Thursday, May 28, 2009

Fleet Management Industry Needs Standard Technologies

There are several shared initiatives across the trucking industry lately – reducing fuel, going green, paperless deliveries, improving safety, etc. – however one of the most common is supply chain visibility.

At the recent NPTC Conference, many private fleet executives voiced their concern regarding the challenges they face in integrating the many disparate technologies they use in their organization to improve their visibility across their supply chain and increase productivity. Consider the technologies that are often used in most of today’s leading fleets: routing, dispatch, fleet management, warehouse management, maintenance systems, hr/payroll systems, and financial systems are just a few of the core systems needed to run their business. Unfortunately, many of these systems are very insular in their design and provide limited data integration capabilities. For example, two of the most common routing platforms used in the private fleet industry can only export their data as a flat file or .CSV file. The same holds true for the industry’s most widely used dispatch system. Many other systems provide APIs (application programming interface) that are based on proprietary languages or formats.
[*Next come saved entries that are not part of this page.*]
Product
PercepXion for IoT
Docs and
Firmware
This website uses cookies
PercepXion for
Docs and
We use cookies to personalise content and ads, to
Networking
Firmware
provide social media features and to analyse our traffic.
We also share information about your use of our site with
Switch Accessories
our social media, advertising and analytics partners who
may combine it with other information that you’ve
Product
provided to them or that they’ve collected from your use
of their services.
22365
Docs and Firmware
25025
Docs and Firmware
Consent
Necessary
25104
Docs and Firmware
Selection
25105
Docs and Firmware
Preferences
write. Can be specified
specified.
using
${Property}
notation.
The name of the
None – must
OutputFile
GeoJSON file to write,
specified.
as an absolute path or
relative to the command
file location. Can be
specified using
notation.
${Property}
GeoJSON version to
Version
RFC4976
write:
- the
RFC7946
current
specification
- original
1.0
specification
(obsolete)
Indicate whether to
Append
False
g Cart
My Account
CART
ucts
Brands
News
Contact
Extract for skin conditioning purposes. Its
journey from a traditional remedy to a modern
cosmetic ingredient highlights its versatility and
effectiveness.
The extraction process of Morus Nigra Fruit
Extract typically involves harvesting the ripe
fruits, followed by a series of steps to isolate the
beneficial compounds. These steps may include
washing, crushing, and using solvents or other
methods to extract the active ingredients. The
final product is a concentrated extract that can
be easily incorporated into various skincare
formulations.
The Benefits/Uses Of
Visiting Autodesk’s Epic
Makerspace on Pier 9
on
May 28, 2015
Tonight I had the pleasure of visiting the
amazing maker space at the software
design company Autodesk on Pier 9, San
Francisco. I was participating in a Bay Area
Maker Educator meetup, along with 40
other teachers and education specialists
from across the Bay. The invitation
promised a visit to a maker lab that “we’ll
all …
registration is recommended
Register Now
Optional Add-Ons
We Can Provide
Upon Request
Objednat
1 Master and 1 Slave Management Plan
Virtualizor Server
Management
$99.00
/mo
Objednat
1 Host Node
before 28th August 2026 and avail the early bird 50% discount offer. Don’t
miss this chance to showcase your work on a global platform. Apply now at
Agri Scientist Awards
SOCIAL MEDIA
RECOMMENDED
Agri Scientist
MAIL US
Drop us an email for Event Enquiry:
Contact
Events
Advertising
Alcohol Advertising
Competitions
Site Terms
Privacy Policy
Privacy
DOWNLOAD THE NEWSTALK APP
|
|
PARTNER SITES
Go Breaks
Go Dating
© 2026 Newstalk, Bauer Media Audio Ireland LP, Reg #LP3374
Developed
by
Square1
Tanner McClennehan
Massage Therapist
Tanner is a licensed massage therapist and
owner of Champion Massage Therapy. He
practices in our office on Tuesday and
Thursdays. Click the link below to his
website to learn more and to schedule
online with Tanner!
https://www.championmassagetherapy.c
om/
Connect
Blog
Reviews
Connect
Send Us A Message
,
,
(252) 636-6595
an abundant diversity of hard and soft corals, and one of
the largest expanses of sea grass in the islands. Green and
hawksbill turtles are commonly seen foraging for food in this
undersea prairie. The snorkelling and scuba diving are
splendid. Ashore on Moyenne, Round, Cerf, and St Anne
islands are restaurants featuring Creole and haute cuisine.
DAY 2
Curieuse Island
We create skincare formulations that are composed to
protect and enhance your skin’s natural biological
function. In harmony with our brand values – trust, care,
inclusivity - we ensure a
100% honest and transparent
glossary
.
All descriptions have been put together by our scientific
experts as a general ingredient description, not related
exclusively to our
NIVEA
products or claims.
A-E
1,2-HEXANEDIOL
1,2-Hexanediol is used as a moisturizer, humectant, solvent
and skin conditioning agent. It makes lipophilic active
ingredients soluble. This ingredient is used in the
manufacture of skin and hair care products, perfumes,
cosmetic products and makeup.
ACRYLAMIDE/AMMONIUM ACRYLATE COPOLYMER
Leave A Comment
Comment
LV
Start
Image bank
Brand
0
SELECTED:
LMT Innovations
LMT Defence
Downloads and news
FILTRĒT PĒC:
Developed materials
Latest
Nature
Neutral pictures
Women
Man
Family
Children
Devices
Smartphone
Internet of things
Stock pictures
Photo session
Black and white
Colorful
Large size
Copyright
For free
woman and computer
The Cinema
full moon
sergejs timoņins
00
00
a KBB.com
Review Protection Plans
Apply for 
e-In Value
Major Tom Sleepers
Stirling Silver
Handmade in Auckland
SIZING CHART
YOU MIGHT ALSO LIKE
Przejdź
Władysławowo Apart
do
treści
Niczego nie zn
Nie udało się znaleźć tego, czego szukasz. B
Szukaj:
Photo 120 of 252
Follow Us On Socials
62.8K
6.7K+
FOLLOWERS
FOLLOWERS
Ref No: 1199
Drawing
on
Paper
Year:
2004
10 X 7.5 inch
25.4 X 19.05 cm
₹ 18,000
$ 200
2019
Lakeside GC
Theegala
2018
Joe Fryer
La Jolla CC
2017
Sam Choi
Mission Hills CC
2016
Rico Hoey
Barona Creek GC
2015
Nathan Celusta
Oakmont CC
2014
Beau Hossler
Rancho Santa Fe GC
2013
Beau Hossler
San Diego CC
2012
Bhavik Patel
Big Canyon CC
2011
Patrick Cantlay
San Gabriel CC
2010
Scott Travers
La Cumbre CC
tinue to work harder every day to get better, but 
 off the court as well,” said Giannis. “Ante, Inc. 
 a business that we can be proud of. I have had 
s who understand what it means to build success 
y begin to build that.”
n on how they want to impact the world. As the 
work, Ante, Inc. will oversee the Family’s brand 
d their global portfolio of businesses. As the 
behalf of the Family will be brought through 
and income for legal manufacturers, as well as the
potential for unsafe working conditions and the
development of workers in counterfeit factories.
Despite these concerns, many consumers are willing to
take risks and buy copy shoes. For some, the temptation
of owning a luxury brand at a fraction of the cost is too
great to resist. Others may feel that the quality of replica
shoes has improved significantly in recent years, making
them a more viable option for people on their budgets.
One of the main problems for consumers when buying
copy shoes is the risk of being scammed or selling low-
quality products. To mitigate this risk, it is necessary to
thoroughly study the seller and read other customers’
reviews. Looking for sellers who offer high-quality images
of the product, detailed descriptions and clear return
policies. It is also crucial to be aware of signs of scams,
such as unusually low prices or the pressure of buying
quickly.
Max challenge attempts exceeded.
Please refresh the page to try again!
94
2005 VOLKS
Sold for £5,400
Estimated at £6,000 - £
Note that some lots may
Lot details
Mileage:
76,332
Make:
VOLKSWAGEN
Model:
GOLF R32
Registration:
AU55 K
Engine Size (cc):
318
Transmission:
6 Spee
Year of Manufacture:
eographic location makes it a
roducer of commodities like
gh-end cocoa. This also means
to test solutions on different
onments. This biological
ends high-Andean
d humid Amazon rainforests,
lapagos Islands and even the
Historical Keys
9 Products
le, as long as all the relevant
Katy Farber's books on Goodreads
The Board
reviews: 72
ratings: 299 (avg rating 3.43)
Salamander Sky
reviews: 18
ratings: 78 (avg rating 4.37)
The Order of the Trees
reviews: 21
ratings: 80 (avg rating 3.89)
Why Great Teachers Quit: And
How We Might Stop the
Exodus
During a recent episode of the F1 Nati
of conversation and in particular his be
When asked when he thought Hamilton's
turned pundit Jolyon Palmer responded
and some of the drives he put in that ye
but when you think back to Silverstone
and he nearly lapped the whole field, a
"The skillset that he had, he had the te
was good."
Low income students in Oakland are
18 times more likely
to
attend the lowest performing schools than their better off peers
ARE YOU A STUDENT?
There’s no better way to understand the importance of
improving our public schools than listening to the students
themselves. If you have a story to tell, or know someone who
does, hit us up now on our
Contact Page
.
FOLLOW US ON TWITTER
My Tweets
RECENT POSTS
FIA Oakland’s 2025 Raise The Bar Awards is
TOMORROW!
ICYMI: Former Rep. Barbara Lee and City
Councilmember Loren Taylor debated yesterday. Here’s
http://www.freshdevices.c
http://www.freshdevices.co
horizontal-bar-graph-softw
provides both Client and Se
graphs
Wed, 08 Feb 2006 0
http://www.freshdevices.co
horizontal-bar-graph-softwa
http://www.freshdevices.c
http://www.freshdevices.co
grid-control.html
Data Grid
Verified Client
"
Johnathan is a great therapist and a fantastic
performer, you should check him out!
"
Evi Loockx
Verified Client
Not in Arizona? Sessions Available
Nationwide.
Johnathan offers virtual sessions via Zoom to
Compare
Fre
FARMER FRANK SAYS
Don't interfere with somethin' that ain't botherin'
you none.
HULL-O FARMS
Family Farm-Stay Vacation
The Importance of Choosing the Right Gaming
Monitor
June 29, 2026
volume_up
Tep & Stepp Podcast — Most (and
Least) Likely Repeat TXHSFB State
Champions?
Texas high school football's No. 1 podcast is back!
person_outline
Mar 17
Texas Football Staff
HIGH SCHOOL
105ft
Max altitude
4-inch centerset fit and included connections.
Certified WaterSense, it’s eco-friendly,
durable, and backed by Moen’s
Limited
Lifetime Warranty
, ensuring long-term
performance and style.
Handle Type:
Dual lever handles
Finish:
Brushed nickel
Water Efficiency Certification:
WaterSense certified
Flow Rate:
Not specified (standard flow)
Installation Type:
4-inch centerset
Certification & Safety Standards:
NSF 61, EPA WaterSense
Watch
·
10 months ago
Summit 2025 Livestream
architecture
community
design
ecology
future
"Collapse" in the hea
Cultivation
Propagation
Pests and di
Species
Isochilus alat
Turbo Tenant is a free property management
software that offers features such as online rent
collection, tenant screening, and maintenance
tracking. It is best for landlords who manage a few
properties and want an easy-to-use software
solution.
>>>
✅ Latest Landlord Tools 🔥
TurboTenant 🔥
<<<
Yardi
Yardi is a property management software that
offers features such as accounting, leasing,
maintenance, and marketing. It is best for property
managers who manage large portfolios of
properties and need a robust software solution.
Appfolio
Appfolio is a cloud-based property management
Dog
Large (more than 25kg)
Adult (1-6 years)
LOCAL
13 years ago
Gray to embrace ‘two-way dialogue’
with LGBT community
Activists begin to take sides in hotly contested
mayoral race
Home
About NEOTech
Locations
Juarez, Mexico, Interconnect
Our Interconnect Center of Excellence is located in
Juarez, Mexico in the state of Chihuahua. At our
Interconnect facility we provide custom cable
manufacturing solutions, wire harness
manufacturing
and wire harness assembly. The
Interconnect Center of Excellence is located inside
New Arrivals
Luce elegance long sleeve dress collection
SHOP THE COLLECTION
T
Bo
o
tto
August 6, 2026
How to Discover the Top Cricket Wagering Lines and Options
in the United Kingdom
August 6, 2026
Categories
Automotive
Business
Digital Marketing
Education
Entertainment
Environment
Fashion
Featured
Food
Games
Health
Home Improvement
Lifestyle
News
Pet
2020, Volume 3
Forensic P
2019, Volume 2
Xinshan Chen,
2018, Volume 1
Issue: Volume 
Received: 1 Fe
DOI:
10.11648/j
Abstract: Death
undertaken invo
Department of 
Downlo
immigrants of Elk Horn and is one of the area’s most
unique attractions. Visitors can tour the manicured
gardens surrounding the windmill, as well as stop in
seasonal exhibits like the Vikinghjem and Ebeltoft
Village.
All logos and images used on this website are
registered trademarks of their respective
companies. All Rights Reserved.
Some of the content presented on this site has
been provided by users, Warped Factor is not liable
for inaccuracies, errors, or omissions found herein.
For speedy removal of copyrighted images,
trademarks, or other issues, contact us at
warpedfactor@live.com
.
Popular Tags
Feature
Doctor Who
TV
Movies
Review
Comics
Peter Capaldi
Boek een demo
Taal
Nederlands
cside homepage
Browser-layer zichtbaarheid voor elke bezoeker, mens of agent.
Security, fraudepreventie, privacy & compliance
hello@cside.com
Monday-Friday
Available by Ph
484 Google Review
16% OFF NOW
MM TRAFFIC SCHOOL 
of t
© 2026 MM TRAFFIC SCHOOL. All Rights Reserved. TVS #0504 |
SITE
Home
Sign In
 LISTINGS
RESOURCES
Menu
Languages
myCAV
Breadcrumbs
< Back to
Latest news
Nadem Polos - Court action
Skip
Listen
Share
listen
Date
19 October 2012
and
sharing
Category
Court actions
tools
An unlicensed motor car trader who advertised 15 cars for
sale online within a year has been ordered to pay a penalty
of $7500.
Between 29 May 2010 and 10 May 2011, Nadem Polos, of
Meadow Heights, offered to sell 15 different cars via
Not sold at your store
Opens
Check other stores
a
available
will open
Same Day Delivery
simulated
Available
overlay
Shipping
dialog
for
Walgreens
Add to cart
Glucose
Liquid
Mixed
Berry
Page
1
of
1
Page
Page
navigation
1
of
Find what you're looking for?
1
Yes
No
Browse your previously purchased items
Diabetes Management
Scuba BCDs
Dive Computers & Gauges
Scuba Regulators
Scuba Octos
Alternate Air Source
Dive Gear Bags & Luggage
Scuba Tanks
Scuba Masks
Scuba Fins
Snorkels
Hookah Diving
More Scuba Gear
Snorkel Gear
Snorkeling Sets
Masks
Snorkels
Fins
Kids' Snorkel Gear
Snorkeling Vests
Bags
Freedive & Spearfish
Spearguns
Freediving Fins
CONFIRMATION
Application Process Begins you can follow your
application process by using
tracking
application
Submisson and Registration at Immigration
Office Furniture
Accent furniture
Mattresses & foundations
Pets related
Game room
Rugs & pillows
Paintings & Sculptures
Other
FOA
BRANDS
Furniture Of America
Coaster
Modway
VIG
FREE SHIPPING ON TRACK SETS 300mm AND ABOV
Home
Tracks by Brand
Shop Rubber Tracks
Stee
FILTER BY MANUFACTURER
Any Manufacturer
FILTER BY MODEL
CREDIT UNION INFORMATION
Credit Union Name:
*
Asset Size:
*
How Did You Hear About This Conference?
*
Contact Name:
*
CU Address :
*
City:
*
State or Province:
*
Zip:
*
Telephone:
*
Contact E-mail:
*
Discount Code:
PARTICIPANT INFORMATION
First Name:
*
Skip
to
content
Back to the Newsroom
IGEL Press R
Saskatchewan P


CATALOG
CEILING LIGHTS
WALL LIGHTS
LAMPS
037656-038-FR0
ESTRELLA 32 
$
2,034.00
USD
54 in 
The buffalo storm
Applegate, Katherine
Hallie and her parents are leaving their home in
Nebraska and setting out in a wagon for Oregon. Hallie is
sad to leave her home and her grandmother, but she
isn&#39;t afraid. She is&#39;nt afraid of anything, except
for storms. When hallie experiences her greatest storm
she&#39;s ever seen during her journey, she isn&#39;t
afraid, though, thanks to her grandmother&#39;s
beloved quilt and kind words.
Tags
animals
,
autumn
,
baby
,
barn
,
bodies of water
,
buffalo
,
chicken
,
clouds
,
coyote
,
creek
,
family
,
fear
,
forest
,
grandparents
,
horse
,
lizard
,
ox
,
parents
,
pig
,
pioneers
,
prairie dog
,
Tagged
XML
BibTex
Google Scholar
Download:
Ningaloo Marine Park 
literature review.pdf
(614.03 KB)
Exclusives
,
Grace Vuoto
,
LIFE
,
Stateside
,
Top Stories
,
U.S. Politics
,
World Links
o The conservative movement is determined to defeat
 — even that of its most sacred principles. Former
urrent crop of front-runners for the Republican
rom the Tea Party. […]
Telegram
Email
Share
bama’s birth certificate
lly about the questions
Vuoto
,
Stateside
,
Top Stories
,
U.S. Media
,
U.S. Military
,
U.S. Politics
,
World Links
It’s time for an industry group or consortium to define certain technology standards for integrating transportation systems. If we look at the global software leaders and enterprise application providers, all of them have embraced XML-based web services and service oriented architecture as the standard way to interoperate across disparate applications. This is extremely prevalent in the supply chain arena, where legacy, mainframe applications are now accessible by more current web-based systems. Karen Butner, IBM’s Supply Chain Management Lead for the IBM Institute for Business Value describes SOA as the “Blueprint for Supply Chain Visibility”.

Now is the time to standardize the data made available to and from fleet management systems (assets, accounts, products, driver performance, vehicle performance, delivery data, time and attendance data, etc.) as web services, making them consumable in a standard way by any other system. Cadec will push to be at the forefront of this initiative, and enable fleet managers to achieve better supply chain visibility and improve the overall returns on their technology investments.